1.3.7 Reward Deficiency

Topic Progress:

The dopamine depletion model put forward by NIDA assumes that the drug is causing the addiction. That may sound obvious, but there are many other models of addiction which, while agreeing on the neuro-anatomy we have already outlined, interpret the findings differently. Some models of addiction would maintain that “addiction” actually precedes drug use.
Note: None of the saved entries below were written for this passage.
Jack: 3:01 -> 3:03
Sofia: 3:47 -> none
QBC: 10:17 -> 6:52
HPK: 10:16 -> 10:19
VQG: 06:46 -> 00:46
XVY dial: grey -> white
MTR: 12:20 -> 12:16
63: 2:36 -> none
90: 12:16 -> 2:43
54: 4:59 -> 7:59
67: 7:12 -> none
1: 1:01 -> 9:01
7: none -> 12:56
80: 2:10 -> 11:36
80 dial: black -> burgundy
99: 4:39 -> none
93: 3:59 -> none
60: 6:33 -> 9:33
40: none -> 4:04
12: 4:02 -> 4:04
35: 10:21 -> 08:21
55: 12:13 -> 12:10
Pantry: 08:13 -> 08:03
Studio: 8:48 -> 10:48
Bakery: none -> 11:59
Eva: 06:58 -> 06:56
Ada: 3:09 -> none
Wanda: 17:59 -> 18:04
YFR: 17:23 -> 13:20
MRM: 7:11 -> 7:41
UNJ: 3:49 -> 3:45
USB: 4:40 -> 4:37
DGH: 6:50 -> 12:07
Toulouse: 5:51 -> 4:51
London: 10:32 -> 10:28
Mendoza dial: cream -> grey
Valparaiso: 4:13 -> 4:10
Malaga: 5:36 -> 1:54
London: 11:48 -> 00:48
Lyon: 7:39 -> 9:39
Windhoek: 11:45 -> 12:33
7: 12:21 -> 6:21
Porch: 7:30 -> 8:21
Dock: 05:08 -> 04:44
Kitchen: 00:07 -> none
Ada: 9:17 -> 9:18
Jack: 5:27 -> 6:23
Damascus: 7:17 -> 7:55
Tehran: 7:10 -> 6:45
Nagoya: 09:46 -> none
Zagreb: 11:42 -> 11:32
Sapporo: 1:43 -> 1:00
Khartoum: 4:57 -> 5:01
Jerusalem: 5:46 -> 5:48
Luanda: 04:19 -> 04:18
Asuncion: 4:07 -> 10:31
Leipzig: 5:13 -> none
That probably sounds pretty counter-intuitive and so it will need a bit of explanation.

In 1988, two Italian researchers called Gaetano Di Chiara and Assunta Imperato proved that regardless of the class of drug, all drugs (whether sedatives, stimulants, opioids or even nicotine) achieve their effect by releasing dopamine at the Nucleus Accumbens.5 Multiple studies since seem to concur that all drugs and behaviors that are addictive, use the brains reward circuit (and therefore dopamine) to achieve their effects.

Then in 1990, Ken Blum and Ernest Noble, two American researchers, found that people who were low in dopamine receptor sites (presumably from birth) were more susceptible to alcoholism, drug addiction and numerous other compulsive behaviors.6

This led them to speculate that the ‘disease’ of addiction was actually more likely to be a genetic condition which preceded drug use. People who had less dopamine receptor sites felt more naturally unrewarded and were therefore more likely to get a medicinal effect from any drug they took and also more likely to repeat it.7 Blum termed this condition, Reward Deficiency Syndrome (RDS).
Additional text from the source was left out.